Nice foam popper pat. How are you shaping them? flame/soldering iron/Heat for the cup?

Foam poppers are pretty handy, never sink, and quick and easy... will whip up a couple right now i think! 

thanks for the inspiration.


----------



## 4weightfanatic (May 19, 2011)

G'Day Levi was just about to post a couple of more pics ...... How do I shape it ? The foam came from a jewellers and was used to protect crystal ornaments so isn't a perfect block shape but I can get one 40 mm cylinder and about 3-5 10-20 mm cylinders out of a block with the leftovers utilised in small gurglers etc.

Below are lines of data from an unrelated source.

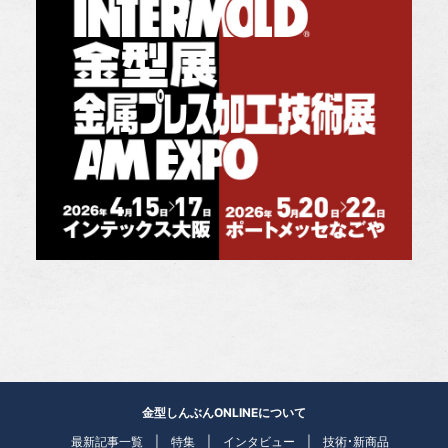
金型しんぶんONLINEについて
最新記事一覧
特集
インタビュー
技術・新商品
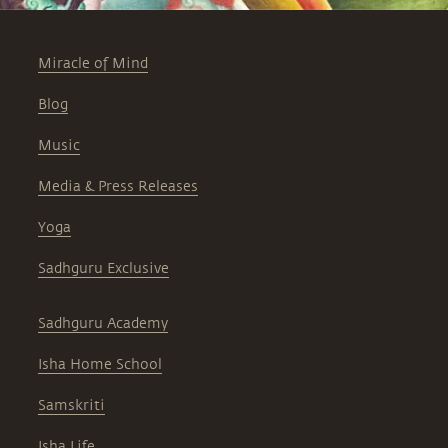
Miracle of Mind
Blog
Music
Media & Press Releases
Yoga
Sadhguru Exclusive
Sadhguru Academy
Isha Home School
Samskriti
Isha Life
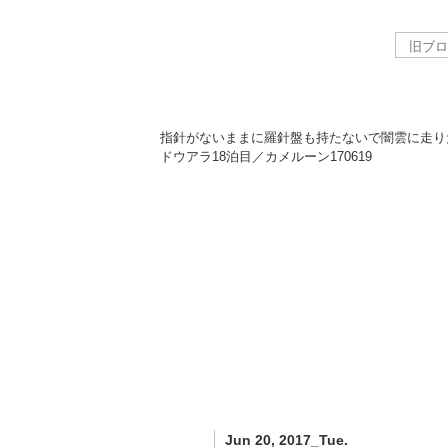
指針がないままに羅針盤も持たないで闇雲に走り
ドウアラ18泊目／カメルーン
170619
Jun 20, 2017_Tue.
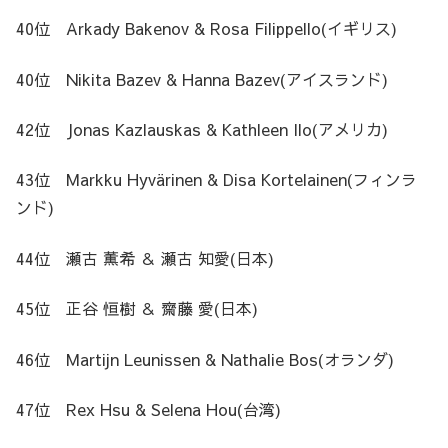
40位 Arkady Bakenov & Rosa Filippello(イギリス)
40位 Nikita Bazev & Hanna Bazev(アイスランド)
42位 Jonas Kazlauskas & Kathleen Ilo(アメリカ)
43位 Markku Hyvärinen & Disa Kortelainen(フィンラ
ンド)
44位 瀬古 薫希 ＆ 瀬古 知愛(日本)
45位 正谷 恒樹 ＆ 齋藤 愛(日本)
46位 Martijn Leunissen & Nathalie Bos(オランダ)
47位 Rex Hsu & Selena Hou(台湾)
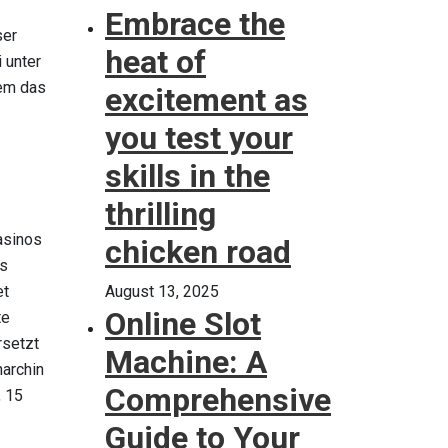
Embrace the
ser
heat of
 unter
rem das
excitement as
you test your
skills in the
thrilling
asinos
chicken road
es
et
August 13, 2025
Online Slot
te
rsetzt
Machine: A
narchin
Comprehensive
, 15
Guide to Your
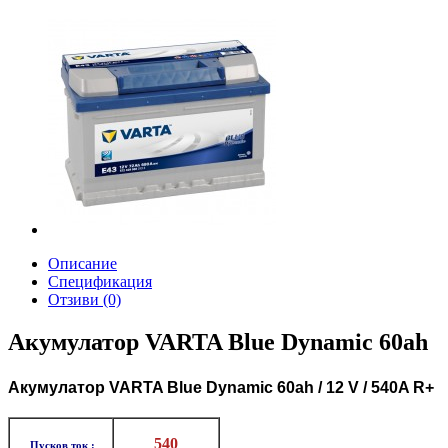
Описание
Спецификация
Отзиви (0)
Акумулатор VARTA Blue Dynamic 60ah
Aкумулатор VARTA Blue Dynamic 60ah / 12 V / 540A R+
540
Пусков ток :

I have an Irish Tin whistle which I have sanded the edges on one end and basically drill it out by pushing and twisting a cylinder out. Hollowing the front out is the last process after the fly is tied as you can hold the fly by the hook bend. I have a cheap $15 soldering iron and just heat it up applying the tip to the centre front and as it starts to melt just work around in slow circles only melting about 3 mm deep. I have tried a couple of different foams and the black stuff which is some sort of EVA seems to melt the best. Here's a couple of pics of the Bearded Burbler (no offence Rexy) a 35 mm foam cylinder with a rabbit zonker on the belly. Firstly I glued the cylinder on a bed of thread then I tied a short bit of rabbit fur on the top of the tail. Next I measured some zonker strip so that I had enough leather to tie in behind the hook eye after pushing the hook point through the leather at the rear. This was glued to the belly before tying off behind the eye. The front of the foam was hollowed out last.














This has had a swim and looks good but decided to add the rubber legs tonight. These legs were replacements for Octo Jigs. I was looking for spinner bait skirts but could only find these at the shop I visited. The purple and black was exactly what I was looking for. Going to give this a swim this coming Sunday if things go to plan. Cheers Pat.


----------